## INSTRUCTIONS TO FOLLOW
Give the entries again exactly as they appear, but without the images.

## Data records
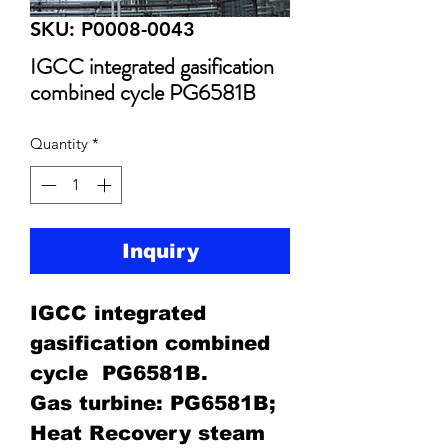
SKU: P0008-0043
IGCC integrated gasification
combined cycle PG6581B
Quantity
*
Inquiry
IGCC integrated
gasification combined
cycle PG6581B.
Gas turbine: PG6581B;
Heat Recovery steam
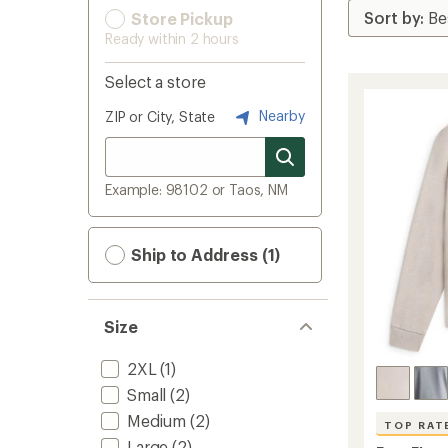
Store Pickup
Ready within 2 hours
Select a store
Nearby
ZIP or City, State
Example: 98102 or Taos, NM
Ship to Address (1)
Size
2XL
(1)
Small
(2)
Medium
(2)
TOP RAT
Large
(2)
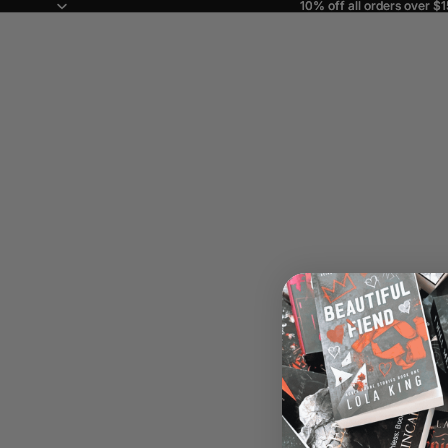
10% off all orders over $
10% off all orders over $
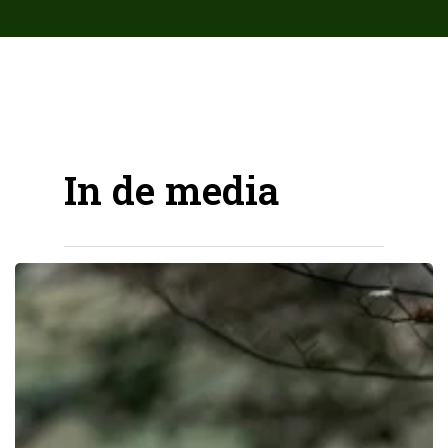
array( 'Antispam_Bee', 'upgrade_notice', ) );
In de media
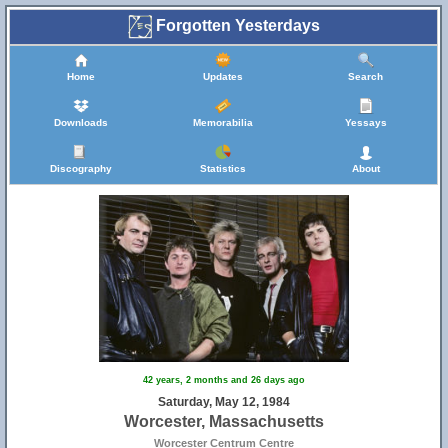
Forgotten Yesterdays
Home
Updates
Search
Downloads
Memorabilia
Yessays
Discography
Statistics
About
42 years, 2 months and 26 days ago
Saturday, May 12, 1984
Worcester, Massachusetts
Worcester Centrum Centre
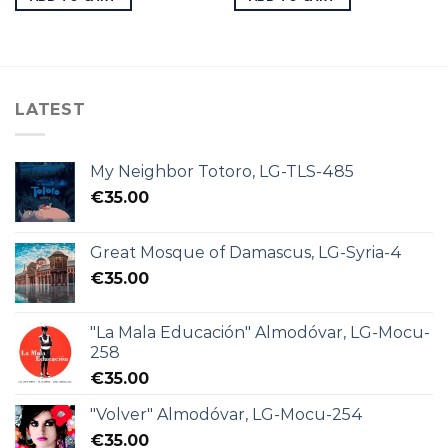
LATEST
My Neighbor Totoro, LG-TLS-485
€
35.00
Great Mosque of Damascus, LG-Syria-4
€
35.00
"La Mala Educación" Almodóvar, LG-Mocu-
258
€
35.00
"Volver" Almodóvar, LG-Mocu-254
€
35.00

## RESULT BELOW
SKU: P0008-0043
IGCC integrated gasification
combined cycle PG6581B
Quantity
*
Inquiry
IGCC integrated
gasification combined
cycle PG6581B.
Gas turbine: PG6581B;
Heat Recovery steam
Store Pickup
Ready within 2 hours
Select a store
Nearby
ZIP or City, State
Example: 98102 or Taos, NM
Ship to Address (1)
Size
2XL
(1)
Small
(2)
Medium
(2)
TOP RAT
Large
(2)
10% off all orders over $
10% off all orders over $
array( 'Antispam_Bee', 'upgrade_notice', ) );
In de media
Forgotten Yesterdays
Home
Updates
Search
Downloads
Memorabilia
Yessays
Discography
Statistics
About
42 years, 2 months and 26 days ago
Saturday, May 12, 1984
Worcester, Massachusetts
Worcester Centrum Centre
LATEST
My Neighbor Totoro, LG-TLS-485
€
35.00
Great Mosque of Damascus, LG-Syria-4
€
35.00
"La Mala Educación" Almodóvar, LG-Mocu-
258
€
35.00
"Volver" Almodóvar, LG-Mocu-254
€
35.00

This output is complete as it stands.